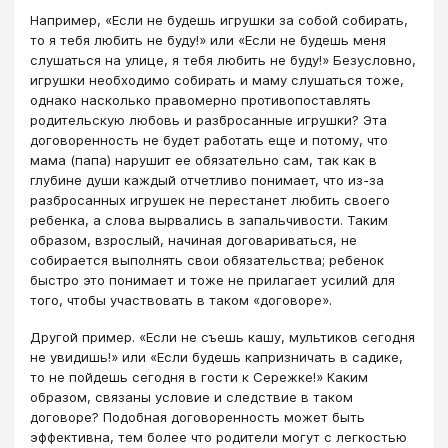
Например, «Если не будешь игрушки за собой собирать,
то я тебя любить не буду!» или «Если не будешь меня
слушаться на улице, я тебя любить не буду!» Безусловно,
игрушки необходимо собирать и маму слушаться тоже,
однако насколько правомерно противопоставлять
родительскую любовь и разбросанные игрушки? Эта
договоренность не будет работать еще и потому, что
мама (папа) нарушит ее обязательно сам, так как в
глубине души каждый отчетливо понимает, что из-за
разбросанных игрушек не перестанет любить своего
ребенка, а слова вырвались в запальчивости. Таким
образом, взрослый, начиная договариваться, не
собирается выполнять свои обязательства; ребенок
быстро это понимает и тоже не прилагает усилий для
того, чтобы участвовать в таком «договоре».
Другой пример. «Если не съешь кашу, мультиков сегодня
не увидишь!» или «Если будешь капризничать в садике,
то не пойдешь сегодня в гости к Сережке!» Каким
образом, связаны условие и следствие в таком
договоре? Подобная договоренность может быть
эффективна, тем более что родители могут с легкостью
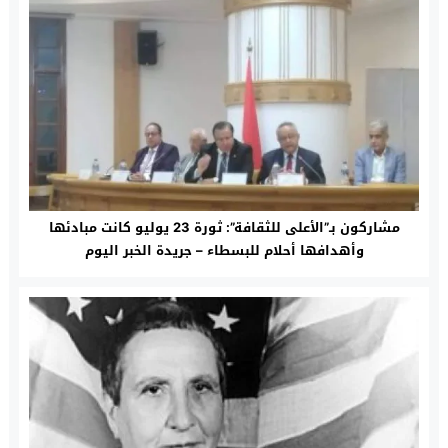
مشاركون بـ”الأعلى للثقافة”: ثورة 23 يوليو كانت مبادئها
وأهدافها أحلام للبسطاء – جريدة الخبر اليوم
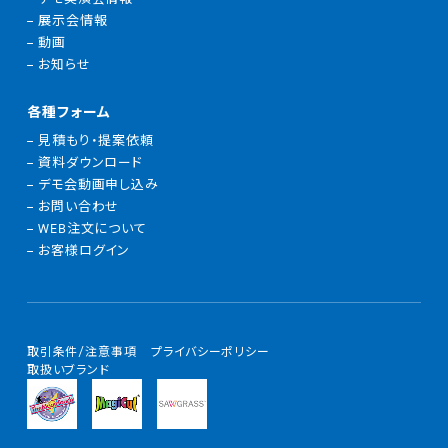
展示会情報
動画
お知らせ
各種フォーム
見積もり・提案依頼
資料ダウンロード
デモ会動画申し込み
お問い合わせ
WEB注文について
お客様ログイン
取引条件/注意事項
プライバシーポリシー
取扱いブランド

__Assigned task__: Print the complete listing exactly, apart from any pictures.

__Answer space__:
Например, «Если не будешь игрушки за собой собирать,
то я тебя любить не буду!» или «Если не будешь меня
слушаться на улице, я тебя любить не буду!» Безусловно,
игрушки необходимо собирать и маму слушаться тоже,
однако насколько правомерно противопоставлять
родительскую любовь и разбросанные игрушки? Эта
договоренность не будет работать еще и потому, что
мама (папа) нарушит ее обязательно сам, так как в
глубине души каждый отчетливо понимает, что из-за
разбросанных игрушек не перестанет любить своего
ребенка, а слова вырвались в запальчивости. Таким
образом, взрослый, начиная договариваться, не
собирается выполнять свои обязательства; ребенок
быстро это понимает и тоже не прилагает усилий для
того, чтобы участвовать в таком «договоре».
Другой пример. «Если не съешь кашу, мультиков сегодня
не увидишь!» или «Если будешь капризничать в садике,
то не пойдешь сегодня в гости к Сережке!» Каким
образом, связаны условие и следствие в таком
договоре? Подобная договоренность может быть
эффективна, тем более что родители могут с легкостью
مشاركون بـ”الأعلى للثقافة”: ثورة 23 يوليو كانت مبادئها
وأهدافها أحلام للبسطاء – جريدة الخبر اليوم
展示会情報
動画
お知らせ
各種フォーム
見積もり・提案依頼
資料ダウンロード
デモ会動画申し込み
お問い合わせ
WEB注文について
お客様ログイン
取引条件/注意事項
プライバシーポリシー
取扱いブランド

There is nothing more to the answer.